The Plaintiff filed a defamation suit seeking damages, including punitive damages and special costs, in response to these articles. After the defamation action was commenced, the Defendants published two more articles which claimed the Plaintiff was using the litigation process to silence critics on a matter of public importance, and described the Plaintiff’s efforts as a “strategic lawsuit against public participation” or “SLAPP”. The Plaintiff amended its defamation claim to also include claims that allege these two articles were also defamatory.

The Court ultimately dismissed all five defamation claims. The Court found the first three articles were not defamatory and further, that the defence of fair comment was available. With respect to the last two articles, which were found to be defamatory, the Court ruled that the defence of fair comment was available. In doing so, the Court found that a person might honestly express the opinion that the action was a SLAPP suit.

The Court specifically rebuked the Plaintiff’s conduct of continuing to plea and maintain serious allegations against the Defendants in spite of the EAP’s report. In regard to the second proposal, the key findings of EAP’s report identified adverse environmental impacts similar to those the Defendants had described in its first three articles. Despite this, the Plaintiff continued to seek punitive damages and special costs.

The Court stated at paragraph 198 of the decision that:

    “Where serious allegations are made, especially in connection with free expression, such allegations should be withdrawn where, as matters unfold, it becomes apparent that a proper basis does not exist for the allegations.”

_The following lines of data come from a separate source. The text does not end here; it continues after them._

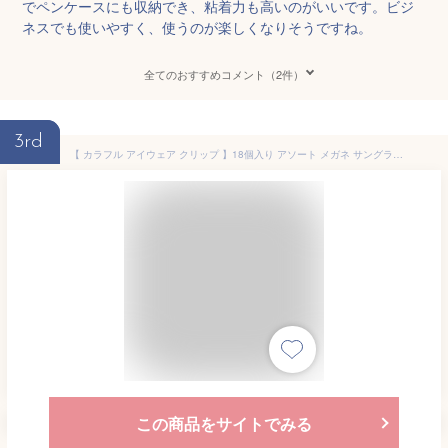
でペンケースにも収納でき、粘着力も高いのがいいです。ビジ
ネスでも使いやすく、使うのが楽しくなりそうですね。
全てのおすすめコメント（2件）
3rd
【 カラフル アイウェア クリップ 】18個入り アソート メガネ サングラス かわいい ゼム ペーパー アイテム 文房具 事務用品 デスク オフィス 付箋 ブックマーカー バインダー ランダム 旅行 海外 夏 バカンス 海 メッセージ カード 手帳 日記 資料 勉強
この商品をサイトでみる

In reaching this finding, the Judge expressed that he did not wish to create cost consequences that might be unique to a SLAPP suit, and instead applied the usual test applicable for an award of special costs. The usual requirement for an award of special costs is a finding that the party engaged in outrageous, scandalous or reprehensible conduct, as well as milder forms of misconduct which is deserving of rebuke from a Court or Tribunal.